Para além do próprio Barack Obama, há três
personalidades (mais o secretário de Estado do Tesouro da altura Paulsen) que
estiveram no coração das decisões que foram tomadas nos EUA em plena crise Lehman Brothers e que daria origem à por
demais conhecida mas ainda insuficientemente estudada crise financeira de 2008.
Essas três personalidades foram Ben Bernanke à frente dos destinos do FED,
Lawrence Summers como um dos conselheiros mais influentes de Obama e Timothy
Geithner então à frente do Banco da Reserva Federal de Nova Iorque e
posteriormente secretário de Estado do Tesouro, para todos os efeitos
equivalente a ministro das Finanças.
De todas estas personalidades a mais complexa e
controversa é a de Lawrence Summers. É-o porque além do seu enorme prestígio
académico como professor em Harvard, Summers acumulou uma série de empregos no
setor financeiro privado, explicando em meu entender o peso que as suas
palavras e os seus escritos produzem. Bernanke tem origens académicas inequívocas,
estudioso em Princeton da política monetária em crises financeiras, pelo que a
chamada ao FED projetou-o da investigação para a ação. Geithner é dos três o de
projeção mais apagada, até há bem pouco tempo um homem do serviço público em
diferentes e muito diversificadas funções até ao Tesouro americano.
Apesar disso, Geithner é entre as três personalidades
a que tem gerado adversários e detratores mais acérrimos. A razão principal prende-se
com o facto dos analistas o associarem decisivamente ao chamado Troubled Asset Relief Programme (TARP), mecanismo
através do qual foram injetados 700 mil milhões de dólares para resgate de Wall
Street, no quadro do que poderíamos designar de “demasiado grande para falir”. Geithner
depois de abandonar a seu pedido o Tesouro americano esteve praticamente ausente
de qualquer tomada de posição ou expressão de opinião. Só agora se anuncia para
esta semana um livro seu, Stress Test,
e o jornalista Andrew Rose Sorkin dedica-lhe, no New York Times Magazine, uma peça jornalística /entrevista publicada
na passada quinta-feira que, na antecâmara do Stress
Test, constitui um documento de rara importância.
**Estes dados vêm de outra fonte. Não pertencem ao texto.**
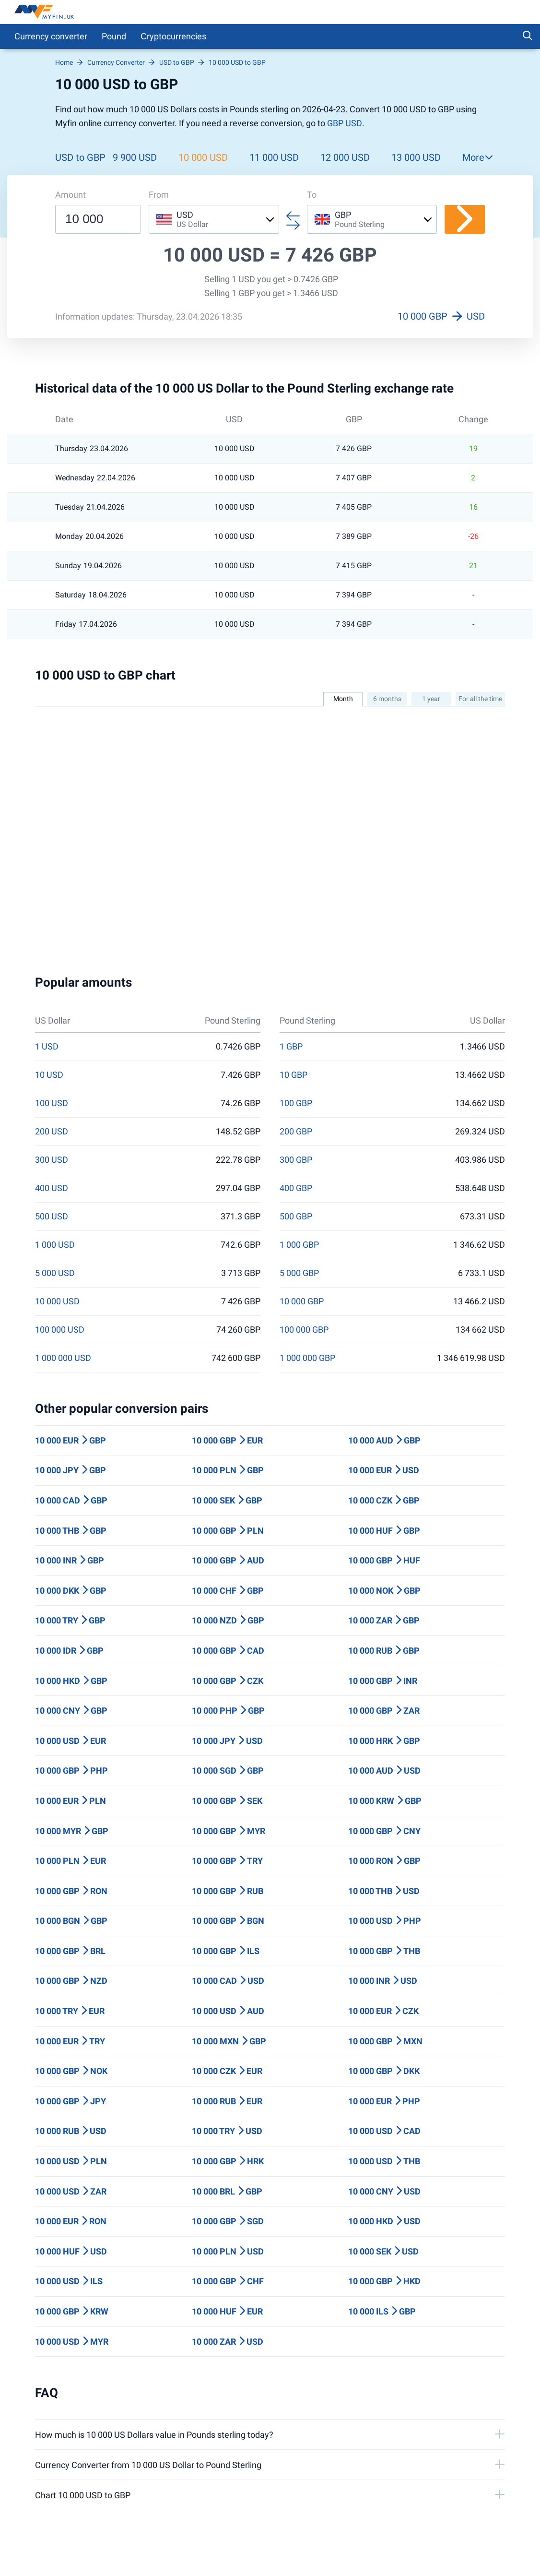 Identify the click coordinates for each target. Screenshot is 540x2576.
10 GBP (293, 1075)
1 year (431, 699)
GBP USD (344, 123)
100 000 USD (59, 1329)
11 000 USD (274, 157)
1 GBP (291, 1046)
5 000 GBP (299, 1273)
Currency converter (50, 36)
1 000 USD (55, 1244)
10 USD (49, 1075)
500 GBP (296, 1216)
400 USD (51, 1188)
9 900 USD (135, 157)
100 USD (51, 1103)
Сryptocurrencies (173, 36)
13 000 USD (416, 157)
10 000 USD (203, 157)
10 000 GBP (302, 1301)
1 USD (47, 1046)
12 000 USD (345, 157)
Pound (114, 36)
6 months (387, 699)
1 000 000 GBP (307, 1358)
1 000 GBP (299, 1244)
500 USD (51, 1216)
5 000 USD (55, 1273)
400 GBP (296, 1188)
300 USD (51, 1160)
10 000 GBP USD (441, 316)
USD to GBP (80, 157)
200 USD (51, 1131)
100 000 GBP (304, 1329)
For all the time (480, 699)
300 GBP (296, 1160)
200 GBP (296, 1131)
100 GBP (296, 1103)
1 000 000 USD (63, 1358)
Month (343, 699) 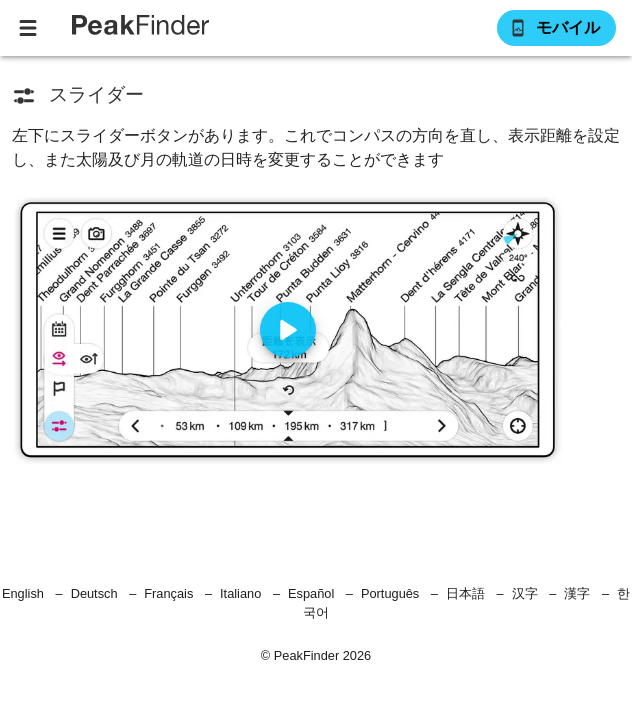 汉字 (525, 593)
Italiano (240, 593)
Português (390, 593)
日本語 (465, 593)
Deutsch (94, 593)
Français (168, 593)
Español (311, 593)
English (23, 593)
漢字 (577, 593) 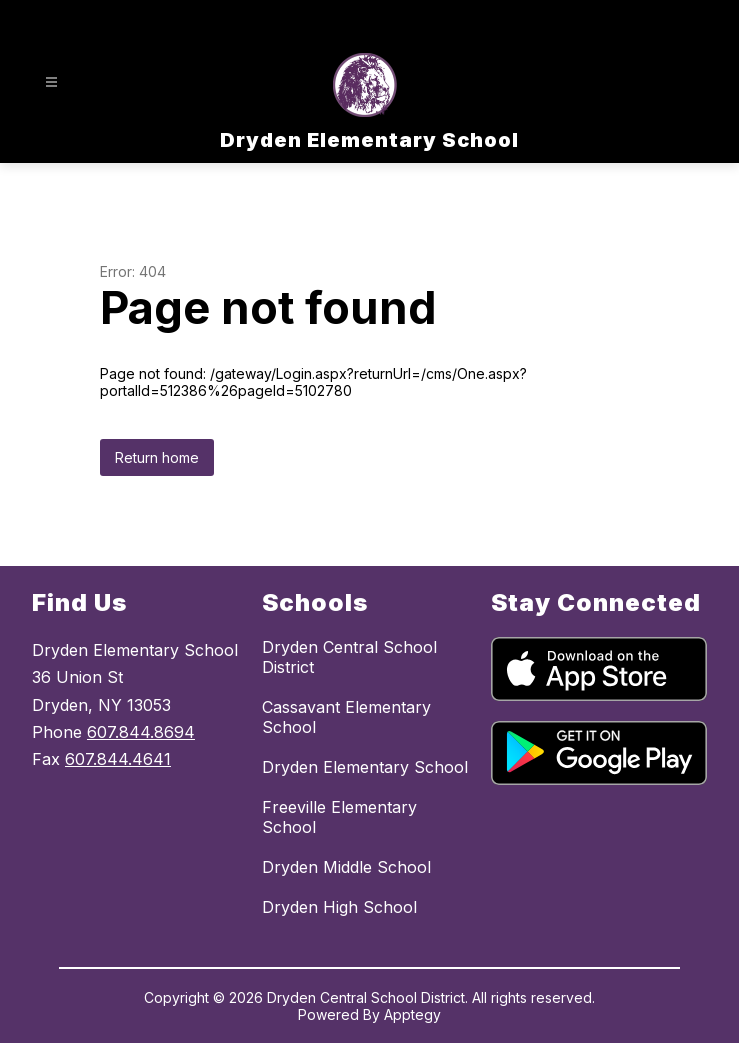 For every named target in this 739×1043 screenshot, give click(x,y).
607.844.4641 (118, 759)
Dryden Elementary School (365, 767)
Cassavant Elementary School (346, 717)
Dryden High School (339, 907)
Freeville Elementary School (339, 817)
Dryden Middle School (346, 867)
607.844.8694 (141, 732)
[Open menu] (51, 82)
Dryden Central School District (349, 657)
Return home (157, 457)
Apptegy (412, 1014)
Mas afinal onde está a relevância do tema? O TARP
constitui uma das matérias de maior controvérsia na abordagem à crise
financeira de 2008. As razões que explicam a permanência da controvérsia têm
que ver com a impossibilidade de demonstração da contrafactualidade. Por outras
palavras, os defensores da aplicação daquele mecanismo (entre os quais o próprio
Geithner) invocam os efeitos devastadores que a falência de Wall Street teria
determinado (na sequência da não intervenção no Lehman Brothers) caso o TARP não
tivesse sido decidido. Por sua vez, os detratores de tal medida nunca conseguirão
demonstrar a não existência desses efeitos devastadores. Por isso o debate
permanece.
A peça de Sorkin é muito curiosa porque parte do
relato de uma exposição feita por Geithner ao curso de economia de Summers em
Harvard, convidado por este com o anúncio aos seus alunos de que talvez não
compreendam a importância do “agente” Geithner no turbilhão da crise.
Geithner deve ter iniciado com o Stress Test uma tentativa de justificação da
decisão tomada, invocando entre outras coisas que o dinheiro injetado no
resgate de Wall Street terá sido já praticamente reembolsado com juros
correspondentes. Com as devidas proporções, o que se passou com o reembolso do
TARP é coisa de que Teixeira dos Santos não poderá orgulhar-se pois a intervenção
no BPN é coisa que se abateu sobre os contribuintes portugueses e não terá
reembolso possível.
A matéria que me parece mais interessante na peça
de Sorkin é a absoluta relutância de Geithner em acusar as personalidades do
sistema bancário: “As funções que exerci
expuseram-me a banqueiros talentosos de grande experiência e um erro de avaliação
ter-me-á induzido a considerar que o sistema financeiro americano era mais
capaz e ético do que na realidade mostru ser”. Há quem o associe a essa
elite, mas em concreto Geithner nunca exerceu até à sua presidência do FED de Nova
Iorque qualquer função na banca.
Por tudo isto, a leitura do Stress
Test será crucial para compreender se Geithner foi seduzido pela
atração da banca ou se pelo contrário apresenta argumentos consistentes para
justificar a injeção de tal soma em Wall Street.